Before we get too far into this, there are some terms we need to discuss quickly. A container is used to host a chunk of code in an isolated environment that only directly interacts with the operating system’s kernel. An image is essentially a template for a container {think about an image being a class and a container being an object – that’s close enough for the purposes of this show, but not for an actual certification test}. Images are built in layers, so you can compose functionality for a new image by utilizing a set of other images, including some that you may build yourself. Images are available from image hubs (like docker hub), where they are versioned and where documentation is available on using them. The host is the machine on which the containers are run.

Learning the concepts behind the code we write is important. We often complain or hear complaints about colleges teaching only concepts and not the practical skills. Coding bootcamps are full of college graduates looking to learn practical skills because jobs no longer want a junior with knowledge of concepts but with useable skills. For those of us who didn’t go to college for comp science, the rush to learn the skills can cause us to not take the time to learn the concepts. Learning the concepts allows us to be able to apply the what we learned in one language or framework to the next one we learn. They allow us to move from different skills within programming without having to learn a whole to set.

Episode Breakdown

Isolation from the rest of system, except for the kernel.

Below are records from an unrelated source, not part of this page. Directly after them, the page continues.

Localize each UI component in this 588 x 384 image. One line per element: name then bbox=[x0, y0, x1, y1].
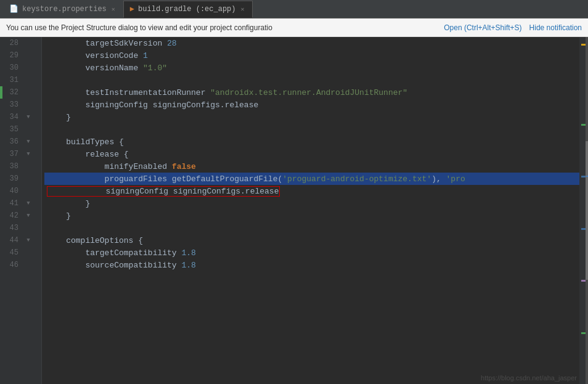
token-plain: targetSdkVersion bbox=[47, 39, 167, 48]
gutter-icon-36: ▼ bbox=[23, 137, 33, 147]
token-plain: versionName bbox=[47, 63, 143, 73]
token-string2: 'pro bbox=[446, 174, 465, 184]
gutter-icon-46 bbox=[23, 260, 33, 270]
token-number: 1.8 bbox=[181, 248, 195, 258]
code-line-38: minifyEnabled false bbox=[44, 160, 579, 173]
fold-arrow-42[interactable]: ▼ bbox=[27, 213, 30, 219]
line-number-37: 37 bbox=[0, 150, 23, 158]
line-row-37: 37▼ bbox=[0, 148, 41, 160]
scrollbar[interactable] bbox=[586, 37, 588, 384]
code-line-42: } bbox=[44, 210, 579, 222]
line-row-40: 40 bbox=[0, 185, 41, 197]
tab-keystore-label: keystore.properties bbox=[22, 5, 107, 14]
scrollbar-thumb[interactable] bbox=[586, 141, 588, 280]
gutter-icon-32 bbox=[23, 88, 33, 97]
fold-arrow-44[interactable]: ▼ bbox=[27, 237, 30, 243]
line-row-29: 29 bbox=[0, 49, 41, 62]
code-line-37: release { bbox=[44, 148, 579, 160]
token-plain: } bbox=[47, 199, 90, 208]
line-number-28: 28 bbox=[0, 39, 23, 47]
gutter-icon-43 bbox=[23, 223, 33, 233]
tab-gradle[interactable]: ▶ build.gradle (:ec_app) ✕ bbox=[123, 1, 253, 18]
token-plain: compileOptions { bbox=[47, 236, 143, 245]
line-row-32: 32 bbox=[0, 86, 41, 99]
tab-keystore-close[interactable]: ✕ bbox=[110, 6, 116, 13]
line-row-28: 28 bbox=[0, 37, 41, 49]
line-row-42: 42▼ bbox=[0, 210, 41, 222]
fold-arrow-34[interactable]: ▼ bbox=[27, 114, 30, 120]
code-line-45: targetCompatibility 1.8 bbox=[44, 247, 579, 259]
line-row-35: 35 bbox=[0, 123, 41, 136]
line-number-34: 34 bbox=[0, 113, 23, 121]
fold-arrow-37[interactable]: ▼ bbox=[27, 151, 30, 157]
code-line-29: versionCode 1 bbox=[44, 49, 579, 62]
line-number-36: 36 bbox=[0, 137, 23, 146]
line-number-44: 44 bbox=[0, 236, 23, 245]
fold-arrow-36[interactable]: ▼ bbox=[27, 139, 30, 145]
line-row-43: 43 bbox=[0, 222, 41, 234]
line-numbers: 28293031323334▼3536▼37▼38394041▼42▼4344▼… bbox=[0, 37, 42, 384]
token-boxed: signingConfig signingConfigs.release bbox=[47, 186, 280, 197]
token-number: 28 bbox=[167, 39, 177, 48]
green-bar-32 bbox=[0, 86, 2, 99]
token-plain: buildTypes { bbox=[47, 137, 124, 147]
code-line-36: buildTypes { bbox=[44, 136, 579, 148]
token-plain: release { bbox=[47, 150, 129, 159]
gutter-icon-29 bbox=[23, 51, 33, 60]
code-line-30: versionName "1.0" bbox=[44, 62, 579, 74]
tab-keystore[interactable]: 📄 keystore.properties ✕ bbox=[2, 1, 123, 18]
line-number-42: 42 bbox=[0, 211, 23, 220]
gutter-icon-45 bbox=[23, 248, 33, 258]
line-number-39: 39 bbox=[0, 174, 23, 183]
hide-notification-button[interactable]: Hide notification bbox=[529, 23, 582, 32]
line-number-43: 43 bbox=[0, 224, 23, 232]
code-line-43 bbox=[44, 222, 579, 234]
fold-arrow-41[interactable]: ▼ bbox=[27, 200, 30, 206]
tab-gradle-label: build.gradle (:ec_app) bbox=[138, 5, 235, 14]
line-number-38: 38 bbox=[0, 162, 23, 171]
line-row-45: 45 bbox=[0, 247, 41, 259]
line-row-31: 31 bbox=[0, 74, 41, 86]
code-line-40: signingConfig signingConfigs.release bbox=[44, 185, 579, 197]
code-line-33: signingConfig signingConfigs.release bbox=[44, 99, 579, 111]
token-number: 1 bbox=[143, 51, 148, 60]
token-plain: getDefaultProguardFile( bbox=[172, 174, 282, 184]
code-line-46: sourceCompatibility 1.8 bbox=[44, 259, 579, 271]
line-row-33: 33 bbox=[0, 99, 41, 111]
gradle-icon: ▶ bbox=[130, 4, 134, 14]
code-area: 28293031323334▼3536▼37▼38394041▼42▼4344▼… bbox=[0, 37, 588, 384]
line-number-45: 45 bbox=[0, 248, 23, 257]
token-keyword: false bbox=[172, 162, 196, 171]
tab-bar: 📄 keystore.properties ✕ ▶ build.gradle (… bbox=[0, 0, 588, 18]
line-number-29: 29 bbox=[0, 51, 23, 60]
code-line-28: targetSdkVersion 28 bbox=[44, 37, 579, 49]
code-line-34: } bbox=[44, 111, 579, 123]
gutter-icon-35 bbox=[23, 125, 33, 134]
line-number-30: 30 bbox=[0, 63, 23, 72]
gutter-icon-41: ▼ bbox=[23, 198, 33, 208]
tab-gradle-close[interactable]: ✕ bbox=[240, 6, 246, 13]
gutter-icon-37: ▼ bbox=[23, 149, 33, 159]
right-panel bbox=[579, 37, 588, 384]
gutter-icon-31 bbox=[23, 75, 33, 85]
gutter-icon-44: ▼ bbox=[23, 235, 33, 245]
gutter-icon-34: ▼ bbox=[23, 112, 33, 122]
token-plain: minifyEnabled bbox=[47, 162, 172, 171]
watermark: https://blog.csdn.net/aha_jasper bbox=[481, 374, 577, 382]
token-plain: proguardFiles bbox=[47, 174, 172, 184]
line-row-34: 34▼ bbox=[0, 111, 41, 123]
line-number-31: 31 bbox=[0, 76, 23, 84]
line-number-33: 33 bbox=[0, 100, 23, 109]
token-plain: } bbox=[47, 211, 71, 221]
line-row-30: 30 bbox=[0, 62, 41, 74]
token-plain: targetCompatibility bbox=[47, 248, 181, 258]
open-project-structure-link[interactable]: Open (Ctrl+Alt+Shift+S) bbox=[444, 23, 521, 32]
code-line-35 bbox=[44, 123, 579, 136]
code-line-32: testInstrumentationRunner "androidx.test… bbox=[44, 86, 579, 99]
code-line-41: } bbox=[44, 197, 579, 210]
line-number-40: 40 bbox=[0, 187, 23, 195]
gutter-icon-40 bbox=[23, 186, 33, 196]
notification-text: You can use the Project Structure dialog… bbox=[6, 23, 441, 32]
code-content[interactable]: targetSdkVersion 28 versionCode 1 versio… bbox=[42, 37, 579, 384]
token-string: 'proguard-android-optimize.txt' bbox=[282, 174, 431, 184]
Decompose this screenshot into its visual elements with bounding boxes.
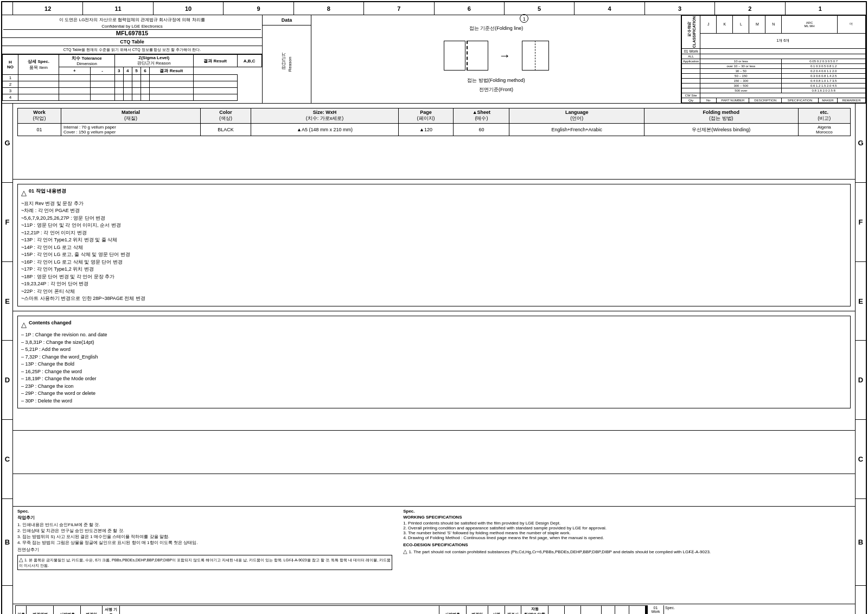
wt-fold-val: 우선제본(Wireless binding) — [644, 124, 798, 136]
work-01-label: 01 Work — [682, 49, 700, 54]
top-ruler: 12 11 10 9 8 7 6 5 4 3 2 1 — [2, 2, 866, 15]
warning-triangle-ko: △ — [21, 188, 27, 199]
spec-left-extra: 전면상추기 — [17, 547, 392, 553]
right-row-labels: G F E D C B A — [855, 104, 866, 614]
spec-left-item-4: 4. 무죽 접는 방법의 그림은 상물을 정글에 실인으로 표시된 항이 매 1… — [17, 540, 392, 546]
row-b-content: Spec. 작업추기 1. 인쇄내용은 반드시 승인FILM에 준 할 것. 2… — [13, 507, 855, 604]
size-30-50: 30 ~ 50 — [700, 69, 782, 74]
size-500-over-vals: 0.8 1.6 2.0 2.5 8 — [782, 88, 866, 93]
rev-drw-header: DRW/DSN — [580, 605, 601, 614]
eco-design-title: ECO-DESIGN SPECIFICATIONS — [403, 542, 851, 547]
s6-header: 6 — [141, 67, 149, 75]
tol-j: J — [700, 16, 717, 34]
folding-method-label: 접는 방법(Folding method) — [467, 77, 525, 84]
spec-right-item-3: 3. The number behind 'S' followed by fol… — [403, 530, 851, 535]
mfl-number-display: MFL697815 — [116, 30, 148, 36]
work-01-application — [700, 49, 866, 54]
spec-col: SPECIFICATION — [782, 98, 818, 103]
content-column: Work(작업) Material(재질) Color(색상) Size: Wx… — [13, 104, 855, 614]
ruler-4: 4 — [575, 2, 644, 15]
footer-area: 기호SYM 변경연번REVISION 시방번호ECO.NO. 변경일DATE 서… — [15, 605, 853, 614]
size-10-30: over 10 ~ 30 or less — [700, 64, 782, 69]
cw-site-val — [700, 93, 866, 98]
ruler-12: 12 — [13, 2, 83, 15]
tol-arc: ARCML MH — [782, 16, 838, 34]
english-warning-box: △ Contents changed – 1P : Change the rev… — [17, 316, 851, 409]
wt-material-header: Material(재질) — [61, 108, 201, 124]
header-section: 이 도면은 LG전자의 자산으로 협력업체의 관계법규 회사규정에 의해 처리를… — [2, 15, 866, 104]
result-sub-header: 결과 Result — [149, 67, 193, 75]
rev-sym-header: 기호SYM — [16, 605, 27, 614]
row-a-content: 기호SYM 변경연번REVISION 시방번호ECO.NO. 변경일DATE 서… — [13, 604, 855, 614]
rev-appd-header: APPD — [629, 605, 646, 614]
size-150-300-vals: 0.4 0.8 1.0 1.7 3.5 — [782, 79, 866, 84]
wt-page-header: Page(페이지) — [398, 108, 454, 124]
ctq-row-3: 3 — [3, 88, 262, 94]
wt-fold-header: Folding method(접는 방법) — [644, 108, 798, 124]
spec-right-block: Spec. WORKING SPECIFICATIONS 1. Printed … — [403, 509, 851, 602]
spec-right-subtitle: WORKING SPECIFICATIONS — [403, 515, 851, 520]
s4-header: 4 — [123, 67, 132, 75]
document-container: 12 11 10 9 8 7 6 5 4 3 2 1 이 도면은 LG전자의 자… — [1, 1, 867, 614]
spec-left-block: Spec. 작업추기 1. 인쇄내용은 반드시 승인FILM에 준 할 것. 2… — [17, 509, 392, 602]
rev-chkd-header: CHKD — [602, 605, 615, 614]
ctq-row-1: 1 — [3, 75, 262, 81]
tol-ref: 1개 6개 — [700, 33, 866, 48]
ruler-7: 7 — [364, 2, 434, 15]
tolerance-section: 치수공차CLASSIFICATION J K L M N ARCML MH 더 … — [681, 15, 866, 103]
spec-right-title: Spec. — [403, 509, 851, 514]
right-label-c: C — [856, 420, 866, 499]
right-label-d: D — [856, 341, 866, 420]
fold-page-1 — [444, 41, 465, 71]
rev-eco-header: 시방번호ECO.NO. — [54, 605, 81, 614]
wt-color-val: BLACK — [200, 124, 251, 136]
ruler-9: 9 — [224, 2, 293, 15]
size-150-300: 150 ~ 300 — [700, 79, 782, 84]
s3-header: 3 — [114, 67, 123, 75]
right-label-e: E — [856, 262, 866, 341]
rev-date2-header: 변경일DATE — [466, 605, 488, 614]
spec-left-title: Spec. — [17, 509, 392, 514]
row-f-content: △ 01 작업 내용변경 ~표지 Rev 변경 및 문장 추가 ~차례 : 각 … — [13, 180, 855, 311]
wt-work-header: Work(작업) — [18, 108, 61, 124]
row-g-content: Work(작업) Material(재질) Color(색상) Size: Wx… — [13, 104, 855, 180]
revision-table: 기호SYM 변경연번REVISION 시방번호ECO.NO. 변경일DATE 서… — [15, 605, 646, 614]
tol-extra: 더 — [837, 16, 865, 34]
rev-units-header: UNITS — [548, 605, 564, 614]
classification-header: 치수공차CLASSIFICATION — [682, 16, 700, 49]
no-col: No — [700, 98, 717, 103]
spec-left-item-2: 2. 인쇄상태 및 치관은 연구실 승인 반도건본에 준 할 것. — [17, 528, 392, 534]
qty-label: Qty — [682, 98, 700, 103]
rev-revision-header: 변경연번REVISION — [27, 605, 54, 614]
ruler-11: 11 — [83, 2, 153, 15]
all-label: ALL — [682, 54, 700, 59]
ruler-1: 1 — [786, 2, 855, 15]
right-label-a: A — [856, 586, 866, 614]
spec-right-item-1: 1. Printed contents should be satisfied … — [403, 521, 851, 526]
ruler-margin — [2, 2, 13, 15]
s5-header: 5 — [132, 67, 141, 75]
abc-header: A,B,C — [237, 55, 262, 67]
warning-title-en: Contents changed — [29, 319, 72, 327]
row-e-content: △ Contents changed – 1P : Change the rev… — [13, 311, 855, 431]
wt-sheet-header: ▲Sheet(매수) — [454, 108, 509, 124]
plus-header: + — [59, 67, 90, 75]
confidential-notice: 이 도면은 LG전자의 자산으로 협력업체의 관계법규 회사규정에 의해 처리를 — [59, 16, 205, 23]
ctq-table-title: CTQ Table — [2, 38, 262, 46]
rev-signed2-header: 서명SIGNED — [488, 605, 505, 614]
size-10-less: 10 or less — [700, 59, 782, 64]
title-block: 01Work Spec. TITLE Manual,Owners PRINTIN… — [647, 605, 853, 614]
all-application — [700, 54, 866, 59]
wt-work-val: 01 — [18, 124, 61, 136]
cw-site-label: CW Site — [682, 93, 700, 98]
ruler-3: 3 — [645, 2, 715, 15]
eco-design-text: △ 1. The part should not contain prohibi… — [403, 548, 851, 555]
row-label-c: C — [2, 420, 12, 499]
row-label-f: F — [2, 183, 12, 262]
work-table: Work(작업) Material(재질) Color(색상) Size: Wx… — [17, 108, 851, 136]
tol-m: M — [749, 16, 765, 34]
spec-left-subtitle: 작업추기 — [17, 515, 392, 521]
size-10-vals: 0.05 0.2 0.3 0.5 0.7 — [782, 59, 866, 64]
row-label-g: G — [2, 104, 12, 183]
folding-circle-num: 1 — [520, 14, 528, 23]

This means that each container has its own copy of the very small set of things required to run themselves, without other stuff in the mix. This tends to keep things smaller, and shrink the attack service area. Due to each container having its own copy of any dependencies, you don’t have to worry about an update in another container breaking your container. This also puts a security boundary in place. If another container is compromised, it is less likely to be able to compromise your container.

Ability to control resource usage

Along with security boundaries, you want to make sure that one container can’t cause a denial of service for other containers on the machine (intentionally or otherwise). Modern container technology allows you to limit how much RAM, CPU, network traffic, and disk I/O that a container is allowed to use. This can keep a rogue container from taking down your server. This can also make it easier to determine which container is misbehaving, because it means that the container with the problem is the one that gets the errors, instead of some other random container.

Ability to scale out in a repeatable fashion

Container technology is designed to facilitate horizontal scaling. Rather than simply throwing more resources at a container (although you can often do that as well), it makes it easier to quickly spin up more instances as required. Back in the day, spinning up new instances meant buying/leasing new hardware and all the associated paperwork for capital expenditures. This change makes the cost of this operation into an expense and means you can more quickly react to demand.

Obviously, this is only going to work to the degree that the code in the container is built to scale outward. This scaling ability can also make it easier to onboard new developers into your team, instead of spending a day or more trying to manually install everything required on their system. It also can make it easier to keep everyone up to date.

Ability to mount file system objects inside the container

Because the container is an isolated unit, you are likely going to need to persist some stuff in a place outside the container. This keeps your data from being destroyed when the container is destroyed. The app running within the container doesn’t need to know about things in the file system outside the container, so essentially what you do is mount a file system location on the host to a path within the client container. This can also make it a lot easier to do backups, move your container to another physical device, or to simply upgrade the container to a newer version.

Ability to remap network ports from the host to the container.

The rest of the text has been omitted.